- Scott Fredericks as Maximillian Stael in "Image of the Fendahl" (1977)
- Born: Frederick Wehrly 15 March 1943 Strandhill, County Sligo, Ireland
- Died: 6 November 2017 (aged 74) Sligo University Hospital, The Mall, Rathquarter, Sligo, County Sligo, Ireland
- Occupation: Actor
- Children: 2

= Scott Fredericks =

Irish actor (1943–2017)

Scott Fredericks (born Frederick Wehrly; 15 March 1943 – 6 November 2017) was an Irish actor best known for his roles on British television.

==Early life==
Fredericks was born in Strandhill, County Sligo to Edward Wehrly (d. 2001), a jewellery businessman (Wehrly Bros Limited) of German descent, and Ann (née Shaw).

He left Sligo when he won a scholarship to train at RADA in London, and later adopted the name Scott Fredericks.

==Career==
Scott Fredericks began his acting career with stage roles at the Chesterfield Repertory. He later worked with director Peter Brook and appeared in West End theatre productions of Antony and Cleopatra (as Mark Antony) and in Becket (as Henry II of England).

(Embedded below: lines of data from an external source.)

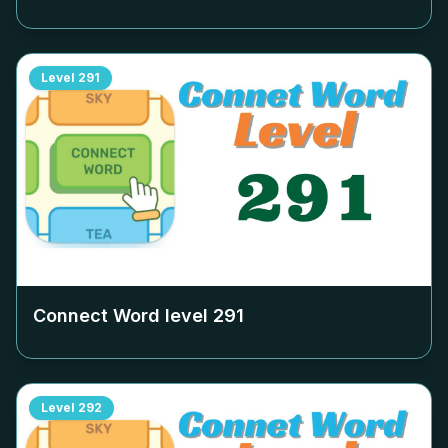
Level
291
Connect Word level
291
Level
292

After appearing in the television soap opera Crossroads, Scott Fredericks went on to appear in a number of British television programmes in the 1960s, 70s and 1980s, including Z-Cars, Sutherland's Law, Dixon of Dock Green, Blake's 7 (episode "Weapon"), and Triangle. He made two appearances in the Doctor Who, in the serials Day of the Daleks (as Boaz) and Image of the Fendahl (as Max Stael). He also appeared in a 1981 episode of the ITV television police drama, Cribb ("The Hand That Rocks the Cradle") playing Prince Henry of Battenberg.

Fredericks also appeared in such feature films as Dad's Army (1971), See No Evil (1971) and Cal (1984). Whilst working in cinema productions, he once played a game of billiards with Fred Astaire. More recently, he appeared as a regular character in the Irish soap Fair City, as well as spending his time as a radio producer and director in his native Ireland.

Fredericks's stage career included leading roles in the Gate Theatre, Dublin, a long run of Peg o’ My Heart by J. Hartley Manners, and in stage adaptations of Cal and Caught in a Free State with the newly created Irish Theatre Company. For his solo stage show Yeats Remembers Fredericks was awarded the J.J. Finnegan Evening Herald Award in 1980.

===Filmography===

| Year | Title | Role | Notes |
|---|---|---|---|
| 1970 | The Rise and Rise of Michael Rimmer | TV Crewman on TV | Uncredited |
| 1971 | Dad's Army | Nazi Photographer |  |
| 1971 | See No Evil | Steve's Man |  |
| 1974 | From Beyond the Grave | Man at Seance | (segment 1 "The Gate Crasher"), Uncredited |
| 1976 | The Deadly Females | Mark |  |
| 1984 | Cal | Soldier at Farm |  |

==Death==
Fredericks suffered from smoking-related illnesses and toward the end of his life had undergone a lung lobectomy and suffered from an aneurysm. Fredericks died in 2017 at Sligo University Hospital in Ireland. His funeral was held at Cathedral of the Immaculate Conception, Sligo and he was buried in Sligo Cemetery. Fredericks was survived by his two sons.